In the liquid crystal display device of the present invention, an arc-shaped or linear recess is formed at the tip of the source electrode, and an arc-shaped or linear protrusion is formed at the tip of the drain electrode. It is preferable that the arc-shaped or linear protrusions of the drain electrode are arranged at a predetermined distance in the arc-shaped or linear recess of the source electrode. In addition, between the front-end | tip part and extension part of a drain electrode, you may connect so that a width | variety may change in step shape, or you may connect so that a width | variety may become narrow continuously.

According to the liquid crystal display device of this aspect, it is possible to reduce the variation in the parasitic capacitance between the gate electrode and the drain electrode even if there is a mask shift or the like during manufacture. Furthermore, since the length (channel width) of the portion where the periphery of the tip of the drain electrode and the source electrode face each other can be increased, the TFT
The on-state current can be increased. Therefore, according to the liquid crystal display device of this aspect, in addition to the effects of the present invention, there can be obtained a liquid crystal display device that can be operated at high speed with less variation in display image quality.

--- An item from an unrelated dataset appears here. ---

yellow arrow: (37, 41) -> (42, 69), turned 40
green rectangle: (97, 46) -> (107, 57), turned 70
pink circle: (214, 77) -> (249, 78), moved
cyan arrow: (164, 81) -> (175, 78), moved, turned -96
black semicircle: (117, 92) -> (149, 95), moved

In the liquid crystal display device of the present invention, an arc-shaped or linear recess is formed at the tip of the source electrode, and an arc-shaped or linear protrusion is formed at the tip of the drain electrode. It is preferable that the arc-shaped or linear protrusions of the drain electrode are arranged at a predetermined distance in the arc-shaped or linear recess of the source electrode.

In the liquid crystal display device according to this aspect, in addition to the effects of the present invention, manufacturing is easier than in the case where the source electrode or the drain electrode has an arc shape.

Furthermore, in order to achieve the above object, an electronic apparatus according to the present invention includes any one of the liquid crystal display devices described above.

According to the electronic apparatus of the present invention, it is possible to obtain an electronic apparatus including a liquid crystal display device with excellent display image quality in which the light leakage current of the TFT is suppressed.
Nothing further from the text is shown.